Today, tourists can visit the sunny, open rooms of Liberty Hall, but in 1787, the Convention took place under strict secrecy. The doors were closed, the windows blacked out, and security guards ringed the building. In Madison’s Notes on the Federal Convention, the rules stated, “That nothing spoken in the House be printed or otherwise published or communicated.” James Madison, one of the main recorders, refused to publish his notes until all of the framers were buried in the grave.


If the citizens had known what was transpiring in Philadelphia, an uprising reminiscent of the Battle of Seattle at the 1999 World Trade Organization protests might have ensued. In 1787, citizens of the thirteen sovereign states considered the United States of America to be a description of a friendly alliance of nation-states similar to the United Nations. Under the new Constitution, however, the federal government of the United States of America became a new, powerful legal body that wielded supreme authority over the subordinate states.


When they found out, citizens of the day were not amused. Resistance to the new constitution was widespread. In 1787 Washington wrote, “Commotions of this sort, like snow-balls, gather strength as they roll, if there is no opposition in the way to divide and crumble them.” To ensure the states’ ratification of the new constitution, his colleagues Madison and Hamilton rolled out their propaganda machines.


William Grayson of Virginia wrote, “We are now told … that we shall have wars and rumors of wars, that every calamity is to attend us, and that we shall be ruined and disunited forever, unless we adopt this constitution…. and the Carolinians, from the South (mounted on alligators, I presume) are to come and destroy our cornfields, and eat up our little children! … These, sir are the mighty dangers which await us if we reject — dangers which are merely imaginary, and ludicrous in the extreme!”
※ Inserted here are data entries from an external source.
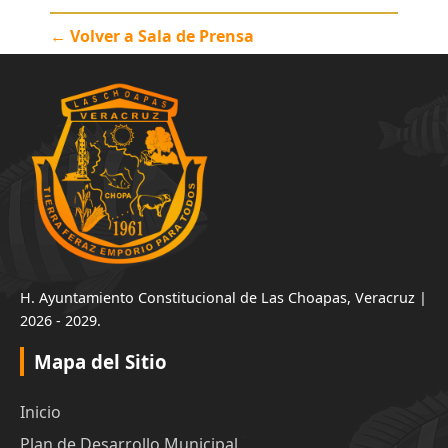
← Volver a Sala de Prensa
H. Ayuntamiento Constitucional de Las Choapas, Veracruz |
2026 - 2029.
Mapa del Sitio
Inicio
Plan de Desarrollo Municipal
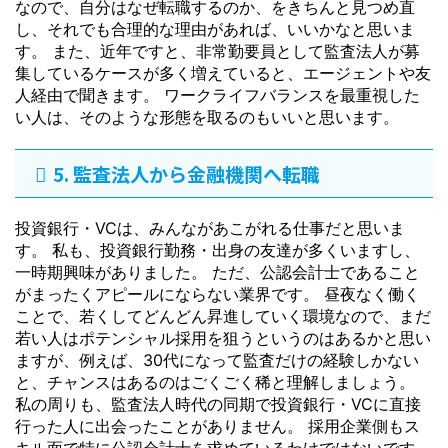
なので、自分はなぜ転職するのか、をきちんと見つめ直
し、それでも合理的な理由があれば、いいかなと思いま
す。 また、近年ですと、非常勤要員として監査法人が募
集しているケースが多く増えていると、エージェントや友
人経由で聞きます。 ワークライフバランスを最重視した
い人は、そのような形態を取るのもいいと思います。
5. 監査法人から金融機関へ転職
投資銀行・VCは、みんながあこがれる仕事だと思いま
す。 私も、投資銀行勤務・出身の友達が多くいますし、
一時期興味がありました。 ただ、公認会計士であること
がまったくアピールにならない業界です。 昼夜なく働く
ことで、若くしてどんどん昇進していく環境なので、まだ
若い人はポテンシャル採用を狙うというのはあるかと思い
ますが、例えば、30代になって監査だけの経験しかない
と、チャンスはあるのはごくごく稀と理解しましょう。
私の周りも、監査法人時代の同期で投資銀行・VCに直接
行った人に出会ったことがありません。 採用企業側もス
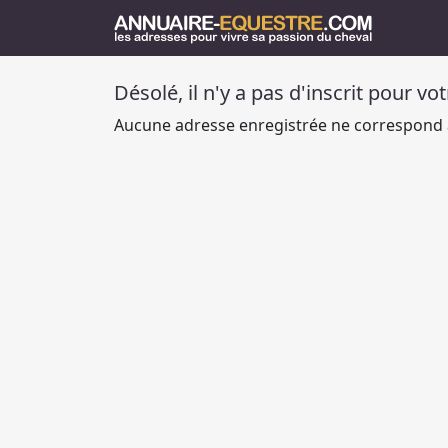
Désolé, il n'y a pas d'inscrit pour vo
Aucune adresse enregistrée ne correspond à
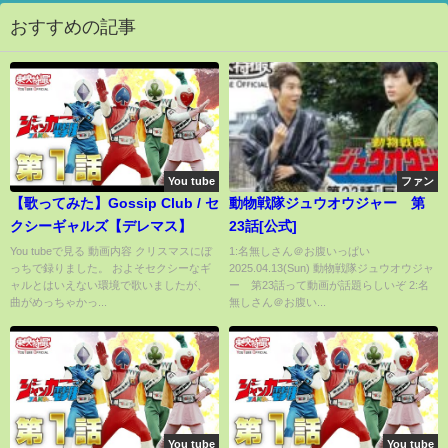
おすすめの記事
You tube
ファン
【歌ってみた】Gossip Club / セ
動物戦隊ジュウオウジャー 第
クシーギャルズ【デレマス】
23話[公式]
You tubeで見る 動画内容 クリスマスにぼ
1:名無しさん＠お腹いっぱい
っちで録りました。 およそセクシーなギ
2025.04.13(Sun) 動物戦隊ジュウオウジャ
ャルとはいえない環境で歌いましたが、
ー 第23話って動画が話題らしいぞ 2:名
曲がめっちゃかっ...
無しさん＠お腹い...
You tube
You tube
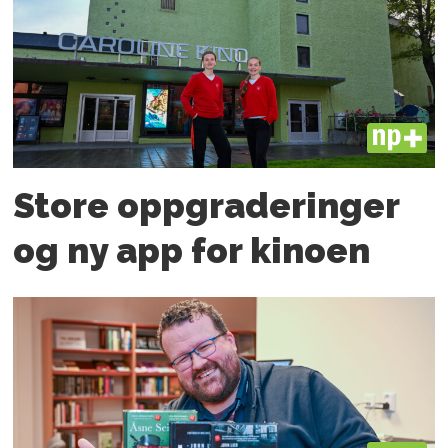
PLUS
Store oppgraderinger
og ny app for kinoen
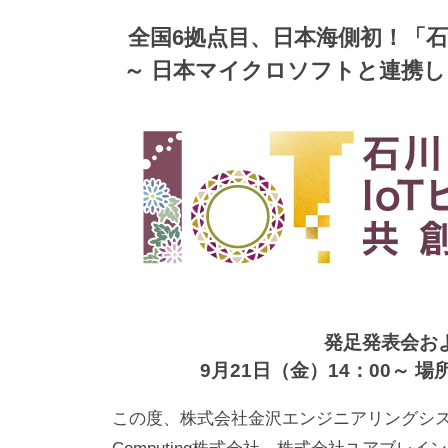
n
m
全国6拠点目、日本海側初！「石
g
p
～ 日本マイクロソフトと連携し
株
u
式
t
i
会
n
社
g
(
ベ
ー
タ
コ
発足発表会お
ン
9月21日（金）14：00～ 
ピ
この度、株式会社金沢エンジニアリングシス
ュ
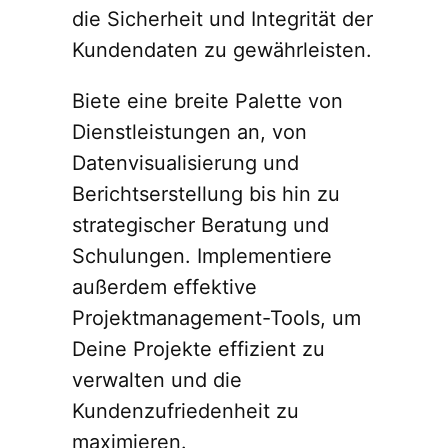
die Sicherheit und Integrität der
Kundendaten zu gewährleisten.
Biete eine breite Palette von
Dienstleistungen an, von
Datenvisualisierung und
Berichtserstellung bis hin zu
strategischer Beratung und
Schulungen. Implementiere
außerdem effektive
Projektmanagement-Tools, um
Deine Projekte effizient zu
verwalten und die
Kundenzufriedenheit zu
maximieren.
Ultimately, the adoption of the new constitution came down to money. Like so many of our contemporary issues, the nation divided not down left-right lines, but by moneyed interests (which supported the new Federal government) and popular dissent (which objected to the loss of local power and the rising supremacy of the oligarchs). The Anti-Federalists were out-powered by the media apparatus and political influence of the oligarchs, who convinced commercial interests, small landowners, farmers, merchants and artisans to side with them. After the states ratified the new constitution, the proponents of the new system embarked on a long-term effort to alter or recreate the state constitutions and legislative structure to reflect the federal government.


Know your history, goes the stern warning. Without knowledge of the past, tyranny in the present continues to oppress us all. To better understand what transpired at Liberty Hall in 1787, imagine that a group of wealthy businessmen came together in secret to draft up a new set of laws and to create a new court system that has authority over the nations of Japan, Australia, Korea, Vietnam, Canada, the United States, and more. Then these wealthy elites empower themselves to regulate commerce to their own advantage.
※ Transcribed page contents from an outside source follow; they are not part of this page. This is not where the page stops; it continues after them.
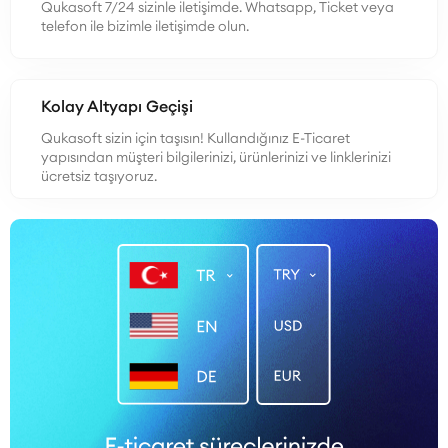
Qukasoft 7/24 sizinle iletişimde. Whatsapp, Ticket veya
telefon ile bizimle iletişimde olun.
Kolay Altyapı Geçişi
Qukasoft sizin için taşısın! Kullandığınız E-Ticaret
yapısından müşteri bilgilerinizi, ürünlerinizi ve linklerinizi
ücretsiz taşıyoruz.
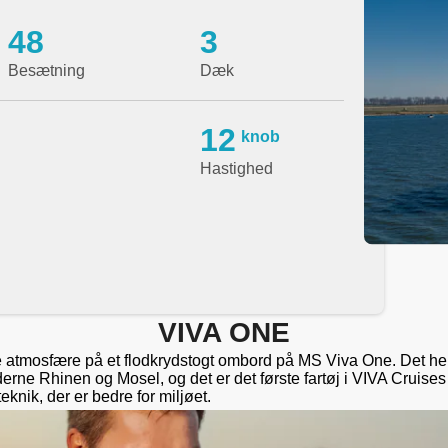
48
3
Besætning
Dæk
12
knob
Hastighed
VIVA ONE
 atmosfære på et flodkrydstogt ombord på MS Viva One. Det he
oderne Rhinen og Mosel, og det er det første fartøj i VIVA Cruises
knik, der er bedre for miljøet.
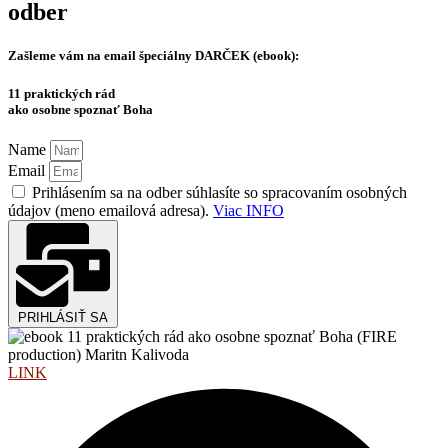
odber
Zašleme vám na email špeciálny
DARČEK (ebook):
11 praktických rád
ako osobne spoznať Boha
Name
Email
Prihlásením sa na odber súhlasíte so spracovaním osobných
údajov (meno emailová adresa).
Viac INFO
PRIHLÁSIŤ SA
LINK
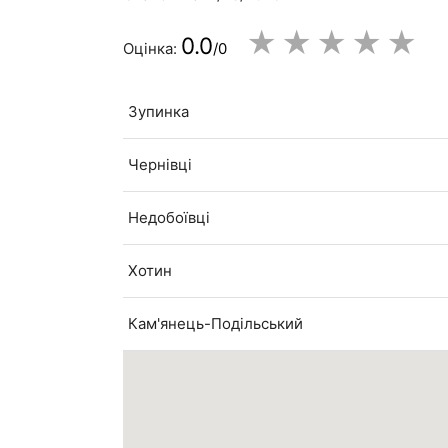
★
★
★
★
★
0.0
Оцінка:
/0
Зупинка
Чернівці
Недобоївці
Хотин
Кам'янець-Подільський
If this sounds uncomfortably familiar, it’s because the modern-day Trans-Pacific Partnership Agreement has engaged in many of the same maneuvers as the 1787 Philadelphia Convention that established the US Constitution. The Trans-Pacific Partnership Agreement (TPP) is a trade deal that is being negotiated in secret. The legislators of the affected nations are not involved – just as the delegates to the Continental Congress were not present at the Philadelphia Convention. The tribunal courts of the proposed TPP would usurp the authority of the courts of the nations, just as the Supreme Court usurped the state courts. Under the TPP, commerce falls under the jurisdiction of the trade agreement board, rather than the individual nation-states. Local laws that violate the TPP would be considered void, just as the state laws were nullified if they conflicted with the new, powerful federal government. Just as the TPP was initially being fast-tracked through Congress, so did the framers of the Constitution attempt to ram it through state ratification.


Echoes of the past can be heard in the problems of the present. The revolutionary notion of democracy was put on hiatus in 1787 and the coup of the oligarchs continues to this day. Rule of the oligarchs under the empty rhetoric of democracy is so familiar and comfortable that to have millionaires in Congress and a ruling class of wealthy elite seems as American as apple pie . . . but the poisonous politics of wealth are not the homegrown democracy that was cultivated in the backyards of local communities. They are a tainted substitute peddled by wealthy elites.


Today, oligarchic rule stands poised to kill equality, justice, and ordinary citizens. Our grandmothers, all unwittingly, crisscrossed the crust, brushed it with oil, and baked it until it was golden. The sweet scent of liberty emits from such well-intentioned efforts, but watch out! Our forks are loaded with false democracy and poisonous apples sold by the oligarchs.


The question is . . . are you going to eat it?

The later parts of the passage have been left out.